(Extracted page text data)
========
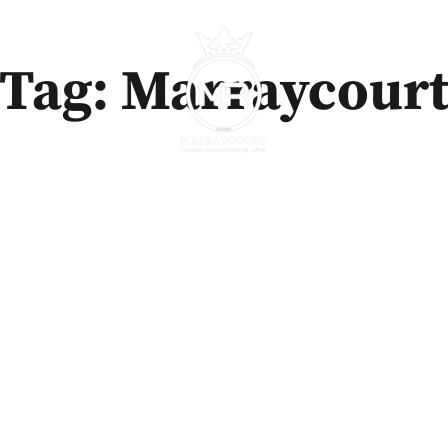
Tag: Marraycour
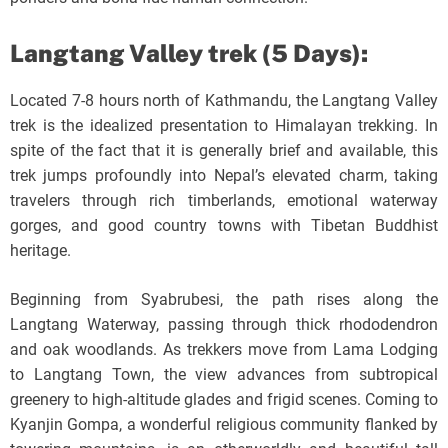
Langtang Valley trek (5 Days):
Located 7-8 hours north of Kathmandu, the Langtang Valley
trek is the idealized presentation to Himalayan trekking. In
spite of the fact that it is generally brief and available, this
trek jumps profoundly into Nepal’s elevated charm, taking
travelers through rich timberlands, emotional waterway
gorges, and good country towns with Tibetan Buddhist
heritage.
Beginning from Syabrubesi, the path rises along the
Langtang Waterway, passing through thick rhododendron
and oak woodlands. As trekkers move from Lama Lodging
to Langtang Town, the view advances from subtropical
greenery to high-altitude glades and frigid scenes. Coming to
Kyanjin Gompa, a wonderful religious community flanked by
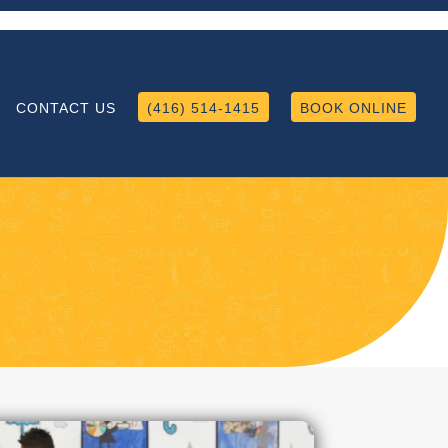
CONTACT US
(416) 514-1415
BOOK ONLINE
========
Once the pictures are dropped, repeat the data above exactly.

| Solution for this problem |
Tag: Marraycour
Langtang Valley trek (5 Days):
Located 7-8 hours north of Kathmandu, the Langtang Valley
trek is the idealized presentation to Himalayan trekking. In
spite of the fact that it is generally brief and available, this
trek jumps profoundly into Nepal’s elevated charm, taking
travelers through rich timberlands, emotional waterway
gorges, and good country towns with Tibetan Buddhist
heritage.
Beginning from Syabrubesi, the path rises along the
Langtang Waterway, passing through thick rhododendron
and oak woodlands. As trekkers move from Lama Lodging
to Langtang Town, the view advances from subtropical
greenery to high-altitude glades and frigid scenes. Coming to
Kyanjin Gompa, a wonderful religious community flanked by
CONTACT US
(416) 514-1415
BOOK ONLINE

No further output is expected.